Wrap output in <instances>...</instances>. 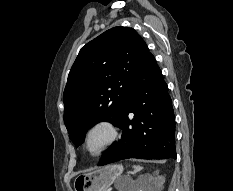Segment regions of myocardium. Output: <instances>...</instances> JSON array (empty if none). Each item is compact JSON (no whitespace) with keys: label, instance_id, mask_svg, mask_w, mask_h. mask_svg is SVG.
<instances>
[{"label":"myocardium","instance_id":"1","mask_svg":"<svg viewBox=\"0 0 233 191\" xmlns=\"http://www.w3.org/2000/svg\"><path fill=\"white\" fill-rule=\"evenodd\" d=\"M97 131H104L105 139L96 149L93 150L90 146V139ZM118 137L119 128L113 121L106 119L98 120L93 122L87 128L84 134L83 148L88 155L98 157L105 153L116 142Z\"/></svg>","mask_w":233,"mask_h":191}]
</instances>
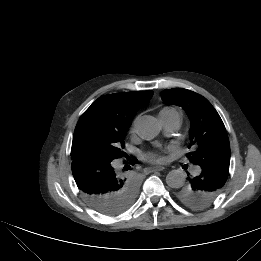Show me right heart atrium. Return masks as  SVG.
I'll return each mask as SVG.
<instances>
[{"mask_svg": "<svg viewBox=\"0 0 261 261\" xmlns=\"http://www.w3.org/2000/svg\"><path fill=\"white\" fill-rule=\"evenodd\" d=\"M130 133L134 134L135 133V123L132 125L131 129H130Z\"/></svg>", "mask_w": 261, "mask_h": 261, "instance_id": "right-heart-atrium-1", "label": "right heart atrium"}]
</instances>
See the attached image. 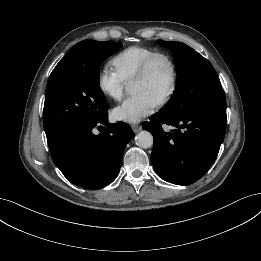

****************************************

Problem to work on – Only the lines from the line containing "Show me right" through the end of the material should be retyped, exactly and in full, with no pictures.

Task response –
Show me right heart atrium. Return masks as  SVG.
I'll return each mask as SVG.
<instances>
[{"mask_svg": "<svg viewBox=\"0 0 261 261\" xmlns=\"http://www.w3.org/2000/svg\"><path fill=\"white\" fill-rule=\"evenodd\" d=\"M130 133L134 134L135 133V123L132 125L131 129H130Z\"/></svg>", "mask_w": 261, "mask_h": 261, "instance_id": "right-heart-atrium-1", "label": "right heart atrium"}]
</instances>
See the attached image. 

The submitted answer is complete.